Q2 2026 | Financial Protection Planning
Following on from our Q1 newsletter, where we introduced the fundamentals of protection planning for clients, this quarter we take a closer look at three core policy types that are used in the marketplace.
- Whole of life
- Term Assurance
- Jumbo Insurance
Below is straightforward, fact driven information with no personal recommendations or advice.
Whole Of Life Policies
These types of policies provide coverage for the entire lifetime of the insured person. The insurer pays out a guaranteed lumpsum benefit whenever the insured passes away, provided premiums remain paid.
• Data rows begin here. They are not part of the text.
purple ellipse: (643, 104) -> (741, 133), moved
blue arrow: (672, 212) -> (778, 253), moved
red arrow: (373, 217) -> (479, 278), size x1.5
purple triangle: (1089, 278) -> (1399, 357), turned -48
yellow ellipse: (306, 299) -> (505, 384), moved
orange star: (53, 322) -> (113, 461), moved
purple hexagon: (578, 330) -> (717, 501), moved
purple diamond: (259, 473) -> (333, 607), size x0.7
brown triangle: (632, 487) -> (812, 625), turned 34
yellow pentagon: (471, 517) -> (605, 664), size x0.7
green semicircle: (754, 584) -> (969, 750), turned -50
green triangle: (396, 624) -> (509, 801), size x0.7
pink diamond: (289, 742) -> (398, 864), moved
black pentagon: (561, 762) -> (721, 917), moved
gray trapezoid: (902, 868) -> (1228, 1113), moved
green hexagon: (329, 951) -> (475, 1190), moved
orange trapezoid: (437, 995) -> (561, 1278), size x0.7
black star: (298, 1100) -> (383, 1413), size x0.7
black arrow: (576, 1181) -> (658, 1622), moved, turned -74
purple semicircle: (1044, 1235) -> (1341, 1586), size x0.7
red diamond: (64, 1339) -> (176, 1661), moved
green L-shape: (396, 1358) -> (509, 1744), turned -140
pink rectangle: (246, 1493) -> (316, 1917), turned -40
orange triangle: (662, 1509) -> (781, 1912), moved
Premiums are fixed or can be reviewable and are generally higher than other protection options because the payout is certain and there are typically in-built flexibilities present.
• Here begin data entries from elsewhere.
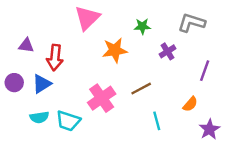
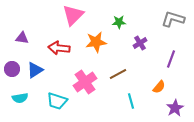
gray L-shape: (191, 23) -> (173, 19), moved
red arrow: (55, 57) -> (59, 48), moved, turned 90
cyan semicircle: (39, 117) -> (20, 98), moved

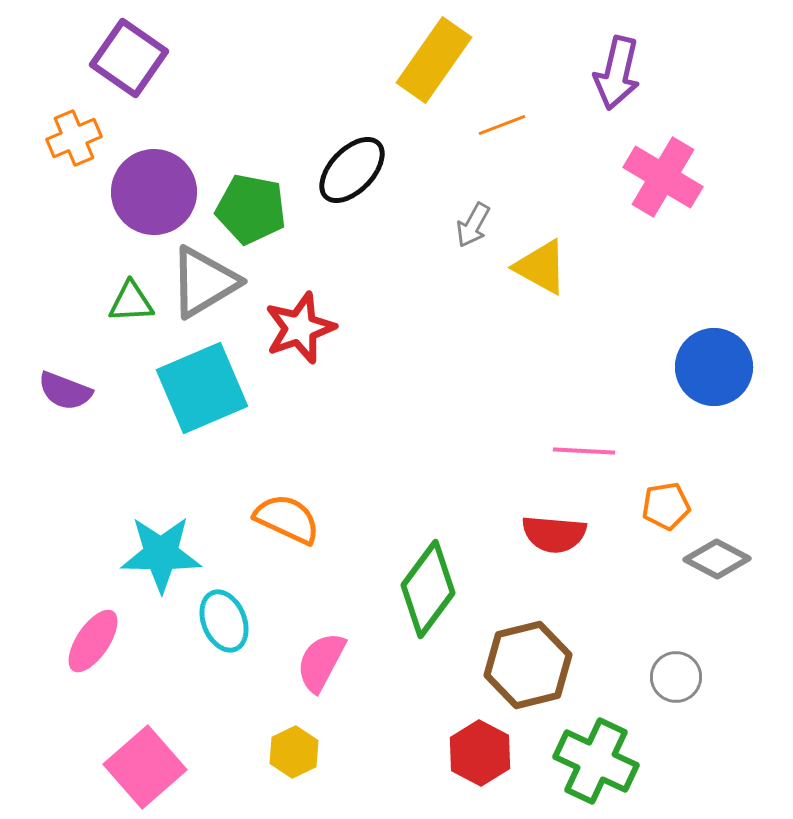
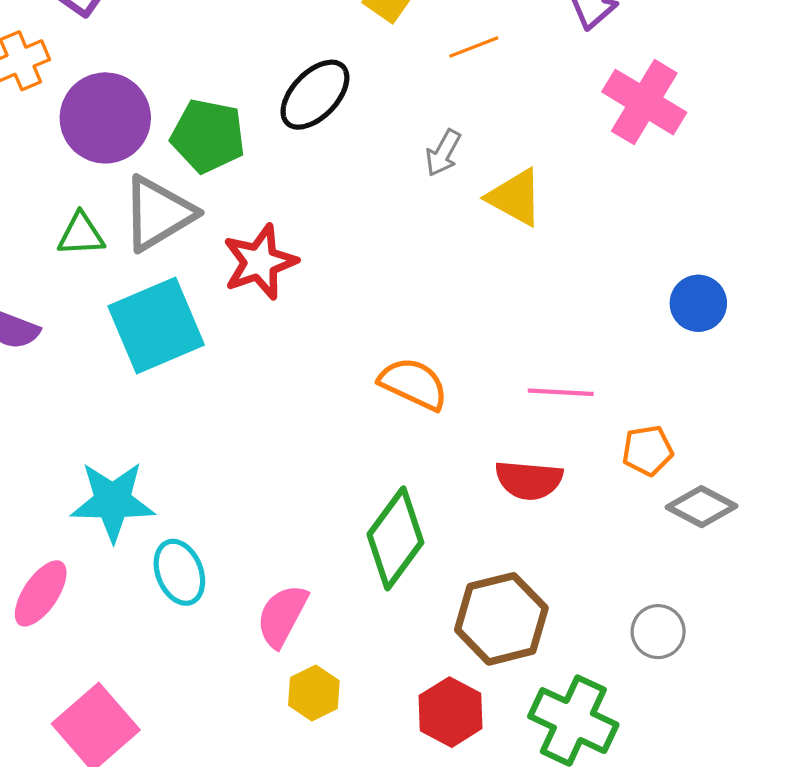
blue circle: (714, 367) -> (698, 303), size x0.7
orange semicircle: (287, 519) -> (413, 384), moved
yellow hexagon: (294, 752) -> (314, 693), moved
Some Whole Of Life policies may accumulate a cash value over time that can be accessed under the policy terms and can depend on underlying fund performance.
These policies are typically recommended where a client wants ‘permanent’ personal protection in place and/or for long-term estate and succession planning.
Term Assurance Policies
These types of policies deliver protection for a specific, fixed period or ‘term’ for anywhere from 5 to 30+ years.
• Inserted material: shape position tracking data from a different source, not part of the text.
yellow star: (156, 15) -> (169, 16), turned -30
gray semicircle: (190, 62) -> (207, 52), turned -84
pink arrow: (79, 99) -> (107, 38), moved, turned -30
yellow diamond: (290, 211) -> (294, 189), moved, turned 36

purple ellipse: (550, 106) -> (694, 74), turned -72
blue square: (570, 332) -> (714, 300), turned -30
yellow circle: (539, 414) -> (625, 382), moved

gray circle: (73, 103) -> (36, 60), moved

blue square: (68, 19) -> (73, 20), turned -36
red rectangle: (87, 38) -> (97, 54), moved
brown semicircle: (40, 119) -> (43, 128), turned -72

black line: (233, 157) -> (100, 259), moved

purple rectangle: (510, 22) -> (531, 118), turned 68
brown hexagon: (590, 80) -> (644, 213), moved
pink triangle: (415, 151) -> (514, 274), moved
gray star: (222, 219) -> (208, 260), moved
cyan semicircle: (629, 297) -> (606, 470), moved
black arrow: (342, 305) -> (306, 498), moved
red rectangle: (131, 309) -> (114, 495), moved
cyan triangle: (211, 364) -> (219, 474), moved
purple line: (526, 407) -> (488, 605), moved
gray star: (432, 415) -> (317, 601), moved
If the insured dies within the chosen term, the beneficiaries receive the agreed sum assured. If the insured survives the term, the policy simply expires with no payout.
Premiums are typically loser and more affordable because cover is ‘temporary’ and there is no guaranteed payout by the end of the policy.
Widely chosen for short to medium term family or business protection needs.
Jumbo Policies
These policies relate to high-value life insurance policies with very large sums assured which is often multi-million Dollar coverage.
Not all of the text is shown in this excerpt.